Critic’s rating: 4.5/5
Star cast: Michael Keaton, Zach Galifianakis, Edward Norton, Andrea Riseborough, Amy Ryan, Emma Stone, Naomi Watts
Director: Alejandro G. Iñárritu’s
Genre: Black Comedy-Drama
Running time: 119 minutes
“A thing is a thing, not what is said of that thing.”
Story scan: Riggan Thompson is attempting to redefine his career through a new Broadway play that he is directing, preparing, and performing in. Years ago he rose to fame after playing a masked superhero named Birdman in a series of films. Since the cancellation of series after three films Riggan has fallen on hard times both professionally and in his personal life. Even with the support of Riggan’s Overseer Jake (Zach Galifianikis) and a talented crew of Broadway veterans (Edward Norton) and newbie (Naomi Watts), the play begins to run into successive problems leading up to its opening night. Adding to the strain, Riggan’s rationality comes into question as he drifts in and out of reality as he sometimes hears the voice of his masked alter ego that he played on-screen many years ago. Though his confidence in the Broadway show comes and goes as the clock ticks away to the curtain rising, Riggan is compelled to make good for his past failures and sees this play as a solution. This play is a form of therapy for Riggan to confront his mistakes while simultaneously hoping that it just might be the start of a new life for him. Keaton portrays this inner struggle between his “real” problems and artistic problems to great effect. No matter how much pain he may have caused by his past mistakes (being a confounding father, a philandering husband, etc.), the delinquency of his doings, in a sick sort of way, is the Fuel to his Fire to succeed all the more.
Movie Scan: The arduous camera-work that navigates around actors and between scenes is the first and most prominent feature. The entire cast plays off the technical energy of the film perfectly and conveys the weight of the material in an acute manner. A scene early on where he confronts a newspaper critic in a bar practically encouraged me to stand up and applaud in the Odeum. The loudest praise should go to Michael Keaton. The Potency and multidimensional performance will surprise many given his absence from films of this nature as of late. Without a doubt he should be nominated and winning many Awards this year.

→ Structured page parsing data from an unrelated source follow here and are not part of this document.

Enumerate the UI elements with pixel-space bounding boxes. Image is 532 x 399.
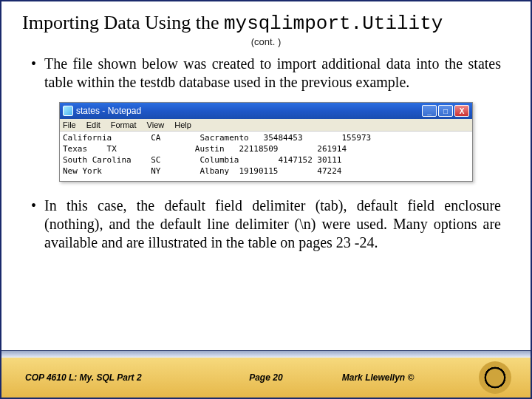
footer-author: Mark Llewellyn ©	[342, 372, 466, 383]
footer-page: Page 20	[197, 372, 335, 383]
notepad-titlebar: states - Notepad _ □ X	[60, 103, 472, 119]
menu-edit[interactable]: Edit	[86, 120, 100, 129]
slide-title: Importing Data Using the mysqlimport.Uti…	[1, 1, 531, 36]
window-controls: _ □ X	[422, 105, 469, 117]
notepad-menubar: File Edit Format View Help	[60, 119, 472, 132]
footer: COP 4610 L: My. SQL Part 2 Page 20 Mark …	[1, 350, 531, 398]
notepad-body[interactable]: California CA Sacramento 35484453 155973…	[60, 132, 472, 181]
footer-course: COP 4610 L: My. SQL Part 2	[25, 372, 190, 383]
notepad-window: states - Notepad _ □ X File Edit Format …	[59, 102, 473, 182]
bullet-1: • The file shown below was created to im…	[1, 52, 531, 99]
menu-file[interactable]: File	[63, 120, 76, 129]
continuation-label: (cont. )	[1, 36, 531, 47]
title-text: Importing Data Using the	[22, 12, 224, 33]
notepad-title: states - Notepad	[76, 106, 419, 116]
notepad-app-icon	[63, 106, 73, 116]
close-button[interactable]: X	[454, 105, 469, 117]
ucf-logo-icon	[479, 361, 511, 394]
title-code: mysqlimport.Utility	[224, 13, 443, 35]
menu-format[interactable]: Format	[111, 120, 137, 129]
bullet-2: • In this case, the default field delimi…	[1, 194, 531, 259]
bullet-marker: •	[31, 55, 44, 92]
footer-content: COP 4610 L: My. SQL Part 2 Page 20 Mark …	[1, 358, 531, 398]
menu-help[interactable]: Help	[174, 120, 191, 129]
bullet-1-text: The file shown below was created to impo…	[44, 55, 501, 92]
maximize-button[interactable]: □	[438, 105, 453, 117]
bullet-marker: •	[31, 197, 44, 252]
minimize-button[interactable]: _	[422, 105, 437, 117]
bullet-2-text: In this case, the default field delimite…	[44, 197, 501, 252]
footer-divider	[1, 350, 531, 358]
menu-view[interactable]: View	[147, 120, 165, 129]
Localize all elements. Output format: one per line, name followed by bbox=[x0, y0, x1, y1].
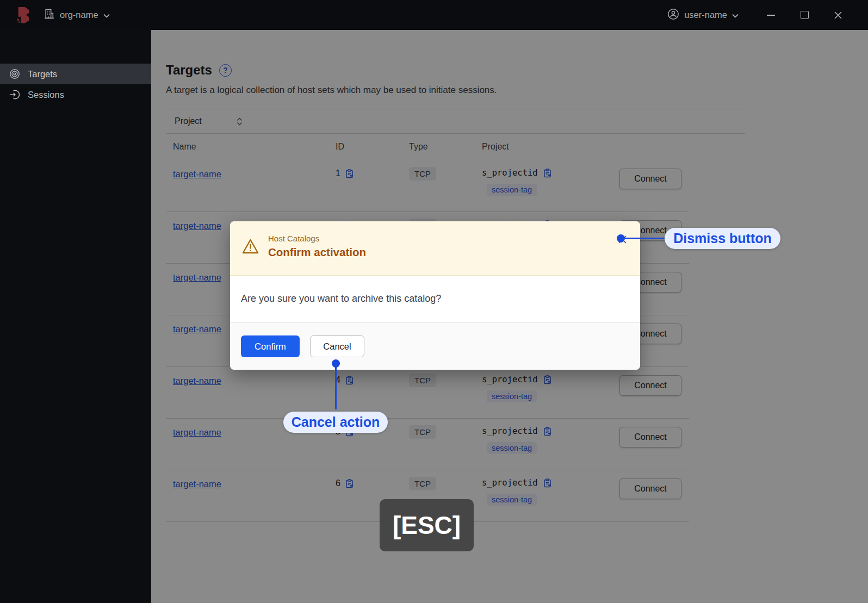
org-name-label: org-name bbox=[60, 10, 98, 20]
user-menu[interactable]: user-name bbox=[667, 8, 739, 22]
cancel-button[interactable]: Cancel bbox=[310, 335, 364, 357]
maximize-button[interactable] bbox=[788, 0, 821, 30]
chevron-down-icon bbox=[103, 10, 110, 20]
esc-key-badge: [ESC] bbox=[380, 499, 474, 551]
annotation-dismiss-label: Dismiss button bbox=[665, 228, 780, 249]
minimize-icon bbox=[767, 15, 775, 16]
boundary-logo-icon bbox=[15, 5, 32, 25]
dialog-footer: Confirm Cancel bbox=[230, 322, 640, 370]
org-switcher[interactable]: org-name bbox=[44, 8, 110, 22]
user-icon bbox=[667, 8, 679, 22]
user-name-label: user-name bbox=[684, 10, 727, 20]
annotation-line bbox=[335, 366, 337, 409]
titlebar: org-name user-name bbox=[0, 0, 868, 30]
sessions-icon bbox=[9, 89, 20, 100]
annotation-cancel-label: Cancel action bbox=[283, 412, 388, 433]
chevron-down-icon bbox=[732, 10, 739, 20]
dialog-title: Confirm activation bbox=[268, 246, 366, 259]
sidebar-item-label: Targets bbox=[28, 69, 57, 79]
maximize-icon bbox=[801, 11, 809, 19]
sidebar-item-label: Sessions bbox=[28, 90, 64, 100]
warning-icon bbox=[241, 238, 259, 257]
close-icon bbox=[834, 11, 842, 20]
app-window: org-name user-name bbox=[0, 0, 868, 603]
confirm-button[interactable]: Confirm bbox=[241, 335, 300, 357]
dialog-context: Host Catalogs bbox=[268, 234, 319, 243]
building-icon bbox=[44, 8, 55, 22]
dialog-header: Host Catalogs Confirm activation bbox=[230, 221, 640, 276]
minimize-button[interactable] bbox=[754, 0, 788, 30]
close-window-button[interactable] bbox=[821, 0, 855, 30]
sidebar-item-targets[interactable]: Targets bbox=[0, 64, 151, 84]
target-icon bbox=[9, 69, 20, 79]
window-controls bbox=[754, 0, 855, 30]
sidebar-item-sessions[interactable]: Sessions bbox=[0, 84, 151, 105]
confirm-dialog: Host Catalogs Confirm activation Are you… bbox=[230, 221, 640, 370]
dialog-message: Are you sure you want to archive this ca… bbox=[230, 276, 640, 322]
annotation-line bbox=[624, 238, 665, 239]
sidebar: Targets Sessions bbox=[0, 30, 151, 603]
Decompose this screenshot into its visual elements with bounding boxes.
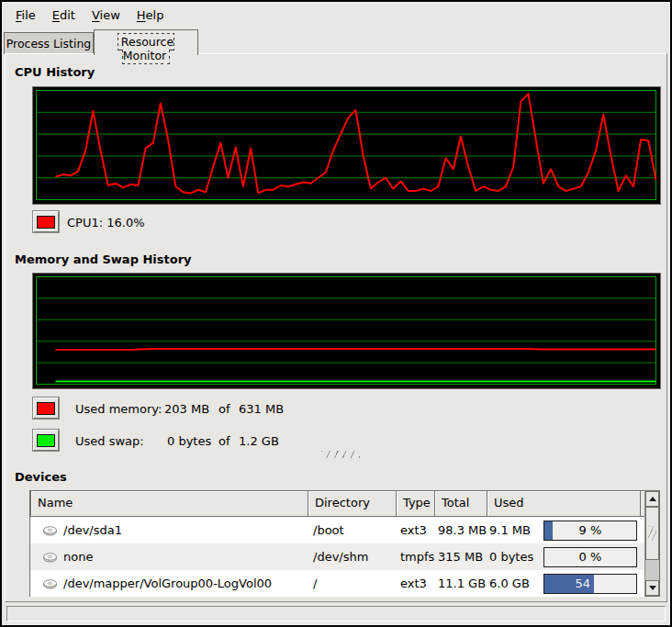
status-bar [6, 606, 666, 621]
tab-resource-monitor[interactable]: Resource Monitor [94, 29, 198, 55]
scrollbar-down-button[interactable] [645, 580, 659, 596]
used-swap-color-swatch [37, 434, 55, 447]
column-header-type[interactable]: Type [397, 491, 435, 517]
disk-icon [42, 577, 58, 591]
disk-icon [42, 550, 58, 565]
used-swap-total: 1.2 GB [239, 434, 279, 448]
device-total: 98.3 MB [435, 523, 487, 537]
device-name: none [63, 550, 93, 564]
system-monitor-window: File Edit View Help Process Listing Reso… [0, 0, 672, 627]
usage-percent-label: 54 % [544, 575, 636, 593]
cpu1-color-swatch [37, 216, 55, 229]
devices-scrollbar[interactable] [644, 491, 659, 596]
usage-percent-label: 9 % [544, 521, 636, 540]
device-directory: /boot [308, 523, 397, 537]
devices-table: Name Directory Type Total Used /dev/sda1… [29, 490, 660, 597]
device-directory: /dev/shm [308, 550, 397, 564]
arrow-down-icon [649, 586, 656, 590]
usage-progressbar: 9 % [543, 521, 637, 541]
cpu-history-graph [32, 86, 661, 205]
device-name: /dev/sda1 [63, 523, 122, 537]
device-type: tmpfs [397, 550, 435, 564]
device-name: /dev/mapper/VolGroup00-LogVol00 [63, 577, 272, 590]
device-used: 9.1 MB [487, 523, 531, 537]
menu-help[interactable]: Help [129, 6, 173, 25]
tab-bar: Process Listing Resource Monitor [2, 28, 670, 54]
used-memory-total: 631 MB [239, 402, 284, 416]
usage-percent-label: 0 % [544, 548, 636, 566]
cpu1-legend-label: CPU1: 16.0% [67, 216, 145, 230]
device-total: 315 MB [435, 550, 487, 564]
scrollbar-up-button[interactable] [645, 491, 659, 507]
tab-resource-monitor-label: Resource Monitor [118, 34, 174, 63]
usage-progressbar: 0 % [543, 547, 637, 567]
devices-title: Devices [15, 470, 67, 484]
used-memory-color-swatch [37, 402, 55, 415]
device-type: ext3 [397, 523, 435, 537]
menu-edit[interactable]: Edit [44, 6, 84, 25]
used-memory-of: of [218, 402, 230, 416]
scrollbar-thumb[interactable] [645, 507, 659, 560]
column-header-name[interactable]: Name [30, 491, 308, 517]
column-header-directory[interactable]: Directory [308, 491, 397, 517]
used-swap-value: 0 bytes [167, 434, 211, 448]
menubar: File Edit View Help [2, 2, 670, 28]
device-directory: / [308, 577, 397, 590]
used-memory-value: 203 MB [164, 402, 209, 416]
pane-resize-grip[interactable] [321, 451, 360, 458]
device-used: 6.0 GB [487, 577, 530, 590]
disk-icon [42, 523, 58, 538]
memory-history-title: Memory and Swap History [15, 252, 192, 266]
usage-progressbar: 54 % [543, 574, 637, 594]
device-total: 11.1 GB [435, 577, 487, 590]
menu-view[interactable]: View [84, 6, 129, 25]
table-row[interactable]: none /dev/shm tmpfs 315 MB 0 bytes 0 % [30, 543, 644, 570]
devices-table-body: /dev/sda1 /boot ext3 98.3 MB 9.1 MB 9 % … [30, 517, 644, 597]
used-memory-color-button[interactable] [33, 397, 59, 419]
tab-process-listing[interactable]: Process Listing [4, 32, 94, 54]
used-memory-label: Used memory: [75, 402, 162, 416]
device-type: ext3 [397, 577, 435, 590]
menu-file[interactable]: File [7, 6, 44, 25]
devices-table-header: Name Directory Type Total Used [30, 491, 644, 517]
table-row[interactable]: /dev/sda1 /boot ext3 98.3 MB 9.1 MB 9 % [30, 517, 644, 543]
used-swap-color-button[interactable] [33, 430, 59, 451]
cpu1-color-button[interactable] [33, 211, 59, 232]
cpu-history-title: CPU History [15, 65, 95, 79]
used-swap-label: Used swap: [75, 434, 144, 448]
device-used: 0 bytes [487, 550, 533, 564]
used-swap-of: of [218, 434, 230, 448]
column-header-used[interactable]: Used [487, 491, 641, 517]
arrow-up-icon [649, 497, 656, 501]
memory-swap-graph [32, 273, 661, 389]
table-row[interactable]: /dev/mapper/VolGroup00-LogVol00 / ext3 1… [30, 570, 644, 597]
column-header-total[interactable]: Total [435, 491, 487, 517]
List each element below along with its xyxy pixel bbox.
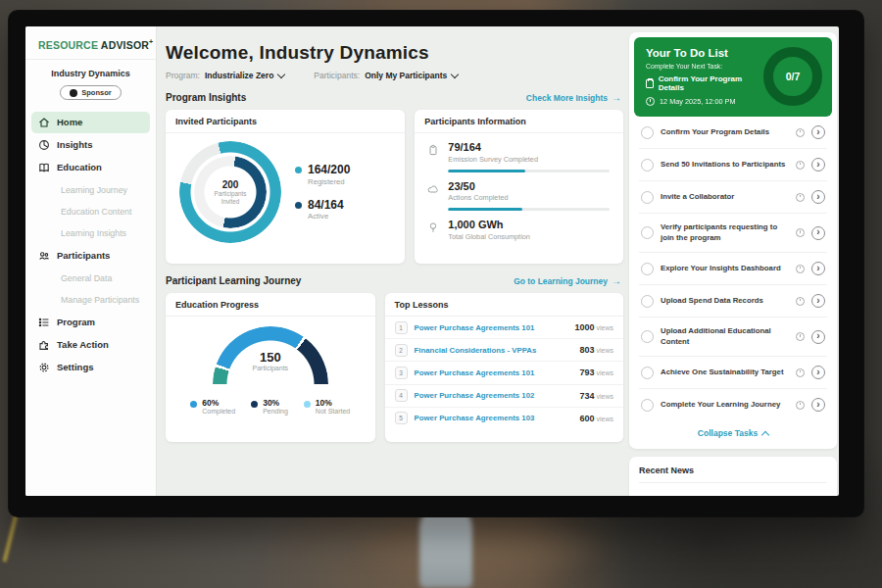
org-section: Industry Dynamics Sponsor — [25, 60, 156, 109]
task-row: Explore Your Insights Dashboard › — [639, 253, 827, 285]
card-title: Invited Participants — [166, 110, 405, 133]
legend-dot-not-started — [304, 401, 311, 408]
info-row: 23/50 Actions Completed — [415, 172, 623, 212]
sidebar-subitem-label: Learning Insights — [61, 228, 126, 238]
sidebar-item-learning-journey[interactable]: Learning Journey — [31, 179, 150, 201]
donut-center-label: Participants Invited — [209, 190, 252, 206]
sidebar-item-general-data[interactable]: General Data — [31, 268, 150, 289]
invited-legend: 164/200 Registered 84/164 Active — [295, 164, 350, 220]
sidebar-item-learning-insights[interactable]: Learning Insights — [31, 222, 150, 244]
task-label: Upload Additional Educational Content — [661, 326, 789, 347]
collapse-tasks-link[interactable]: Collapse Tasks — [634, 420, 832, 444]
task-label: Send 50 Invitations to Participants — [661, 160, 789, 171]
sidebar-item-label: Home — [57, 117, 82, 127]
task-label: Invite a Collaborator — [661, 192, 789, 203]
desk-glow — [353, 510, 608, 588]
sidebar-item-manage-participants[interactable]: Manage Participants — [31, 289, 150, 311]
invited-body: 200 Participants Invited 164/200 Registe… — [166, 133, 405, 243]
task-open-button[interactable]: › — [811, 330, 825, 344]
views-count: 793 — [579, 368, 594, 377]
task-row: Confirm Your Program Details › — [639, 117, 827, 149]
sidebar-item-participants[interactable]: Participants — [31, 245, 150, 267]
lesson-link[interactable]: Power Purchase Agreements 102 — [415, 391, 573, 400]
go-to-learning-journey-link[interactable]: Go to Learning Journey → — [514, 275, 621, 286]
task-checkbox[interactable] — [641, 226, 654, 239]
program-dropdown[interactable]: Program: Industrialize Zero — [166, 71, 284, 80]
task-checkbox[interactable] — [641, 191, 654, 204]
task-open-button[interactable]: › — [811, 158, 825, 172]
sidebar-subitem-label: Manage Participants — [61, 295, 139, 305]
task-open-button[interactable]: › — [811, 226, 825, 240]
todo-hero-text: Your To Do List Complete Your Next Task:… — [646, 47, 763, 106]
legend-value: 84/164 — [308, 199, 344, 212]
participants-information-card: Participants Information 79/164 Emission… — [415, 110, 623, 264]
sidebar: RESOURCE ADVISOR+ Industry Dynamics Spon… — [25, 26, 157, 496]
task-open-button[interactable]: › — [811, 398, 825, 412]
lesson-link[interactable]: Power Purchase Agreements 101 — [415, 368, 573, 377]
sidebar-item-program[interactable]: Program — [31, 312, 150, 333]
app-logo[interactable]: RESOURCE ADVISOR+ — [25, 26, 156, 60]
sidebar-item-take-action[interactable]: Take Action — [31, 334, 150, 356]
participants-value: Only My Participants — [365, 71, 447, 80]
task-open-button[interactable]: › — [811, 125, 825, 139]
views-count: 734 — [579, 391, 594, 401]
legend-item: 10% Not Started — [304, 398, 350, 415]
task-checkbox[interactable] — [641, 263, 654, 275]
lesson-link[interactable]: Financial Considerations - VPPAs — [415, 346, 573, 355]
task-checkbox[interactable] — [641, 126, 654, 139]
task-clock-icon — [796, 332, 805, 341]
legend-dot-pending — [251, 401, 258, 408]
sidebar-nav: Home Insights Education Learning Journey… — [25, 109, 156, 381]
participants-icon — [38, 250, 50, 262]
legend-dot-completed — [190, 401, 197, 408]
task-checkbox[interactable] — [641, 330, 654, 343]
learning-journey-header: Participant Learning Journey Go to Learn… — [166, 275, 621, 286]
sidebar-item-education[interactable]: Education — [31, 157, 150, 178]
task-clock-icon — [796, 297, 805, 306]
lesson-link[interactable]: Power Purchase Agreements 101 — [415, 323, 568, 332]
todo-title: Your To Do List — [646, 47, 763, 59]
task-open-button[interactable]: › — [811, 190, 825, 204]
education-gauge-chart: 150 Participants — [213, 326, 328, 384]
sidebar-item-label: Insights — [57, 139, 92, 150]
participants-label: Participants: — [314, 71, 360, 80]
lesson-views: 803views — [579, 345, 613, 355]
lesson-row: 5 Power Purchase Agreements 103 600views — [385, 408, 623, 429]
task-checkbox[interactable] — [641, 367, 654, 379]
legend-item: 164/200 Registered — [295, 164, 350, 185]
sidebar-item-label: Education — [57, 162, 102, 172]
task-checkbox[interactable] — [641, 399, 654, 412]
task-open-button[interactable]: › — [811, 294, 825, 308]
participants-dropdown[interactable]: Participants: Only My Participants — [314, 71, 458, 80]
info-value: 23/50 — [448, 180, 610, 193]
insights-cards-row: Invited Participants 200 Participants In… — [166, 110, 623, 264]
task-checkbox[interactable] — [641, 159, 654, 172]
task-label: Explore Your Insights Dashboard — [661, 264, 789, 274]
sidebar-subitem-label: Learning Journey — [61, 185, 127, 195]
views-count: 803 — [579, 345, 594, 355]
legend-label: Pending — [263, 408, 288, 415]
sidebar-item-home[interactable]: Home — [31, 112, 150, 133]
views-label: views — [596, 393, 613, 400]
lesson-views: 600views — [579, 414, 613, 423]
survey-icon — [426, 141, 440, 172]
task-checkbox[interactable] — [641, 295, 654, 308]
collapse-label: Collapse Tasks — [698, 428, 758, 438]
donut-center-value: 200 — [222, 179, 239, 190]
lesson-rank: 5 — [395, 412, 408, 424]
task-clock-icon — [796, 228, 805, 237]
lesson-link[interactable]: Power Purchase Agreements 103 — [415, 414, 573, 422]
task-open-button[interactable]: › — [811, 366, 825, 379]
lesson-rank: 1 — [395, 321, 408, 334]
check-more-insights-link[interactable]: Check More Insights → — [526, 92, 621, 103]
info-main: 1,000 GWh Total Global Consumption — [448, 219, 610, 241]
task-open-button[interactable]: › — [811, 262, 825, 275]
card-title: Education Progress — [166, 293, 375, 317]
task-row: Upload Additional Educational Content › — [639, 318, 827, 357]
home-icon — [38, 117, 50, 128]
task-label: Complete Your Learning Journey — [661, 400, 789, 411]
sidebar-item-insights[interactable]: Insights — [31, 134, 150, 156]
sidebar-item-settings[interactable]: Settings — [31, 357, 150, 378]
lesson-views: 734views — [579, 391, 613, 401]
sidebar-item-education-content[interactable]: Education Content — [31, 201, 150, 222]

This is really only a fraction of what is going on in this deep and intelligent film. BIRDMAN is such an intrinsic view of the creative process that it’s a fantastical imagery such as the opening scene where we see Riggan meditating in midair in his dressing room or later when he flings items across the room proves that Riggan doesn’t entirely want to abandon the superhero role since it brought him fame and fortune.
Much like Keaton’s character, BIRDMAN feels like it’s on the brink of falling apart. Between all the characters involved, the many themes at work, and the awe inspiring camera shots, there is so much intensity that you can’t help but stare in awe at the majesty of this triumphant and artistic masterpiece.